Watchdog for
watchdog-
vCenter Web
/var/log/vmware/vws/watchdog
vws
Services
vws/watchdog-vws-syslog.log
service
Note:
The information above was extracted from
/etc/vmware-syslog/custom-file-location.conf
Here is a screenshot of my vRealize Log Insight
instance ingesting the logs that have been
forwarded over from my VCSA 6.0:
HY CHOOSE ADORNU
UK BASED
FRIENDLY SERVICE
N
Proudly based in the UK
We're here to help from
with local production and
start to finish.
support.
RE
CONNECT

---

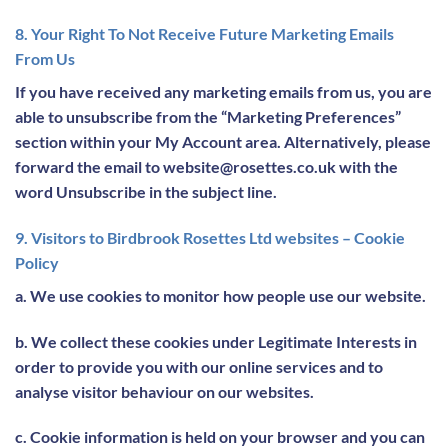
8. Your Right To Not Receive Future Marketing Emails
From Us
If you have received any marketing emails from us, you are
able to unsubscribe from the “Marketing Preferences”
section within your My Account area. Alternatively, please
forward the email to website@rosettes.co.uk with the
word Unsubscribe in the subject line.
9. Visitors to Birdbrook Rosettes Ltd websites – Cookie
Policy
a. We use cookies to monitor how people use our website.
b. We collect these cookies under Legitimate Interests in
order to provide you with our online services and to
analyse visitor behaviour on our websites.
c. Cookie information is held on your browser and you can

▶ _What you should do_:
Each line above where the word "vmware" occurs should be copied out.

▶ _Reply_:
/var/log/vmware/vws/watchdog
/etc/vmware-syslog/custom-file-location.conf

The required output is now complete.